■ Supplied information
=====

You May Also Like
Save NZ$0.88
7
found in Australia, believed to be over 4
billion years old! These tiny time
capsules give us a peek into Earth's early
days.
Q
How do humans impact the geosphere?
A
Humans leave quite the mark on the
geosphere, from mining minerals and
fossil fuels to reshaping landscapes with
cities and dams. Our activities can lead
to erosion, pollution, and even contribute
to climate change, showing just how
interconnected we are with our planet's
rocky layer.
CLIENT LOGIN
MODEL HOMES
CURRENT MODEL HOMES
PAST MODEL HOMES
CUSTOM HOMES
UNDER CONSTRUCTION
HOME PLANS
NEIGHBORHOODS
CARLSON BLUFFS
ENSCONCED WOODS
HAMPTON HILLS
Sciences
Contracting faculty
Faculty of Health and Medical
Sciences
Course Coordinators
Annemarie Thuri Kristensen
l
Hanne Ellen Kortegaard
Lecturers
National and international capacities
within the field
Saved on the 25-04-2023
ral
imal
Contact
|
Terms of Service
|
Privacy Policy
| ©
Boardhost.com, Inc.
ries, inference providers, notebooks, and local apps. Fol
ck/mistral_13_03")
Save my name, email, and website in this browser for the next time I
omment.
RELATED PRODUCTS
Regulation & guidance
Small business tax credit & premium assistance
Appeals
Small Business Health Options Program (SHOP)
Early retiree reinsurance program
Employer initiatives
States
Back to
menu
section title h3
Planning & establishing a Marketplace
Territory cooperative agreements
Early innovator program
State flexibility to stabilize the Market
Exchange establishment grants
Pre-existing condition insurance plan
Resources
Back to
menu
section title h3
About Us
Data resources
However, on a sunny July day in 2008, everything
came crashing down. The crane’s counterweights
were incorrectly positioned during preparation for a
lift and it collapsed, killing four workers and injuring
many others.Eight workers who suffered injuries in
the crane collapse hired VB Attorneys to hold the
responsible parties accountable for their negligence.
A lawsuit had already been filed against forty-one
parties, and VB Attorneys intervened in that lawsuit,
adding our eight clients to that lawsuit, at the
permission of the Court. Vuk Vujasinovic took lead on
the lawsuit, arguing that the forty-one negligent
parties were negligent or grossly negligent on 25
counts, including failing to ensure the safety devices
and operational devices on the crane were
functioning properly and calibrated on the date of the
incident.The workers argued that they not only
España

=====

■ Exercise
Scan the records for the word "were". Copy each line where it turns up.

■ Answer space
were incorrectly positioned during preparation for a
parties were negligent or grossly negligent on 25
and operational devices on the crane were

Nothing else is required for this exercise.